Extracted page text data:
____________

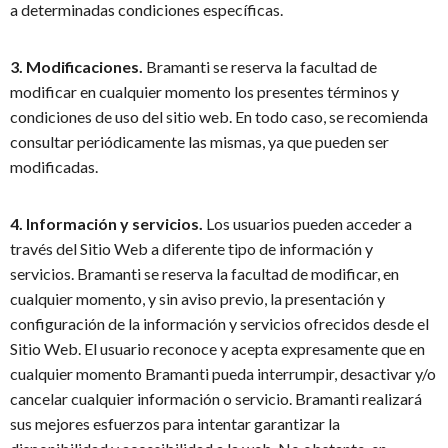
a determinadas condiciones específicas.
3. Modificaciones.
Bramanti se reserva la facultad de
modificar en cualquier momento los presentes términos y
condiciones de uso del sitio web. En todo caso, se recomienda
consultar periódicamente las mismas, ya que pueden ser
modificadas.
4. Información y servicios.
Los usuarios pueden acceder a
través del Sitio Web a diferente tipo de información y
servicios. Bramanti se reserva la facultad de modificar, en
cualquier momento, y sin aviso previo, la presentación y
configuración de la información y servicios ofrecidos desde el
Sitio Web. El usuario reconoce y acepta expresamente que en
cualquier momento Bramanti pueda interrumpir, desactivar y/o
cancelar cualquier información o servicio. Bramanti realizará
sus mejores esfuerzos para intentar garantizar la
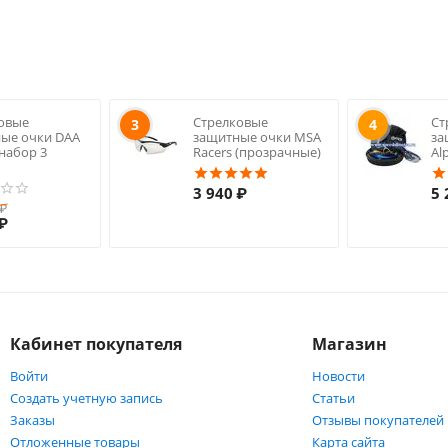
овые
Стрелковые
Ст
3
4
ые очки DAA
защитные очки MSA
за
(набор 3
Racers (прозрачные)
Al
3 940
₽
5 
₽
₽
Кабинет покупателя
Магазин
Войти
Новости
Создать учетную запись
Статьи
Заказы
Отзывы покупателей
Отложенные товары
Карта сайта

____________

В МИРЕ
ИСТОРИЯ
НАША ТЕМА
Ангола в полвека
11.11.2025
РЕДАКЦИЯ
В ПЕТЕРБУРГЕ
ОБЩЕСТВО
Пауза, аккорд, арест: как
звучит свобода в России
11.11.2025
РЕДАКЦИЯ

____________

WHAT TO PRODUCE:
Pull together all lines from the data that mention the word "condiciones".

EXERCISE OUTPUT:
a determinadas condiciones específicas.
condiciones de uso del sitio web. En todo caso, se recomienda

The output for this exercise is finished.